At any rate, the swell and fall of the tides are temporarily sweeping towards a direction vaguely disquieting. I won’t lie and report that the right adjective is struggling to get noticed on the tip of my tongue, but ever since the April Alert ideas that would live peacefully together seem intent on hacking each other into distorted logic, an old illness that strikes only when my peaceful Kingdom (still protected by the Yellow Fortress, if anyone was curious!) is sullied by the ripples of rocks thrown angrily into a pond. It should be water off a ducks ass. It should be, but it isn’t. There is only so much time in the world, and having already failed in several other foolish quests over the last few years, it feels much worse to have to spend additional time resolving long settled debates. There are perfectly valid reasons to maintain a folder for those “Life’s a bitch” moments. Just because nothing is coming to mind doesn’t change the validity. I kind of assume the same rationale is responsible for annual collections of follies and foibles that clog the airwaves at the change in year. Things are so odd in convenience-burg. Who said you can’t have it all, right? {Insert deep and guttural laugh here.}

In totally separate news, in between the highlights and commercials that inhabit the landscape made out of endless combinations of zero’s and one’s (you’d think this would produce some fascinating behavior; unfortunately it actually does the opposite. You might think a tiny failure rate would be something easily overcome. The good people at Countrywide are ready to provide plenty of evidence that this is not true.) are the keys to the highway, as it were. Everybody claims to be engaged in finding the proper balance and tension to apply to the floating equations, leading me to believe progress is being made. The relativists are probably the next big thing. This should scare the shit out of anyone who understands the crucial relation between relativity (of context, not physics) and behavior. While my species may fight against being labeled lazy, they have a propensity to utilize the path of least resistance. We may be about to witness the flipside of the progressive movement. It is not written in stone…yet. The epitaph should read “Bitch-slapped by dualism.”

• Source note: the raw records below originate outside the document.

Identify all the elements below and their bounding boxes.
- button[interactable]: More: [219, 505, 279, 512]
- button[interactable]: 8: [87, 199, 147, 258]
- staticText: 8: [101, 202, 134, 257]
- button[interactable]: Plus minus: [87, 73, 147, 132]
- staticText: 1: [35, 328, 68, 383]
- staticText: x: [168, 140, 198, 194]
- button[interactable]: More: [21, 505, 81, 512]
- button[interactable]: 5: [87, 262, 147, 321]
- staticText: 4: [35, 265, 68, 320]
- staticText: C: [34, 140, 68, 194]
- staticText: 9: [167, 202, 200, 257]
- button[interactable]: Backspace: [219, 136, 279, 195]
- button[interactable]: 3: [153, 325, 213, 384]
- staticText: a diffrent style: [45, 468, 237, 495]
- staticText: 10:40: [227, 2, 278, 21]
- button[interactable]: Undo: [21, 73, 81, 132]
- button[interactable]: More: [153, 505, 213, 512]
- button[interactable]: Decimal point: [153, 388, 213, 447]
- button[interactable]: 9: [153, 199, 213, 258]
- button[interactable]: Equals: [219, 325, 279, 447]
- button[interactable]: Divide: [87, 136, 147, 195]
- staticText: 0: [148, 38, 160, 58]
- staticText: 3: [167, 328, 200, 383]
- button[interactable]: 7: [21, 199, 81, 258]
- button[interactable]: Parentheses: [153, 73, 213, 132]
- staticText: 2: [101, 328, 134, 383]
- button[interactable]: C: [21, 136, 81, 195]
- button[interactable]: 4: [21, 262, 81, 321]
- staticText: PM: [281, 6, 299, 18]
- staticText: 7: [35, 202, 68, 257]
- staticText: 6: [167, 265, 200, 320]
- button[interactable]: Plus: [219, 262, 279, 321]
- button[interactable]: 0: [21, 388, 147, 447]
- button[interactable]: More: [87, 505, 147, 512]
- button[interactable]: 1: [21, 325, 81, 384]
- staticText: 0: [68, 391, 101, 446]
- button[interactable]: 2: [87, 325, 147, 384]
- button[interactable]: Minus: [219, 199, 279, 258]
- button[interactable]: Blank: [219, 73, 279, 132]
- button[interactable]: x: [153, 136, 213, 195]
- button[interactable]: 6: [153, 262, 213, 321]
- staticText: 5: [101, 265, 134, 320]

The good news is the pace of these changes is very slow. Much of what is termed normality can be explained by mapping major events against a series of lifetimes. The long term ebb and flow is written about in history books, but there is no way to study something so massive made up of an ever changing cast of characters each acting on their own brand of rationalism. Nothing makes sense to the outside world, so we play Lingo. Everybody relax. It turns out everything is normal after all. What the fuck were we thinking? Oh, that’s right. We all thought this was the future. We should all laugh, maybe find someone to talk to about the time we thought the world was ending. How was anybody supposed to know the sun comes up tomorrow? We should go find the damn manual. It will save us from bad headaches later.

That’s a lovely dream, isn’t it? I choose to term it a thing of beauty because it is as far from observable as I am able to get. The time requirements are great, but this is a negative only if the task is less than enjoyable. It never is. It was chosen for the same reason I would choose anything. The requirements were non-existent, and the field thinly populated. Destiny would be far too strong a word. That would be laughable. The only things carved in stone are the channels of water dug with the infinitely patient hands of the onrushing water, cued by gravity to seek out the channel. Fuck us all in the ass with lead pipes sans lube… does that mean everyone has a boss? How many turnkeys do we need? A conclusion like that is a nonstarter. Forever is a long time. Hope is plentiful, just not always justified. It makes no sense, because hope implies a solution. What if there wasn’t a problem? This kind of thinking is quicksand. I think I smell a lemon tree.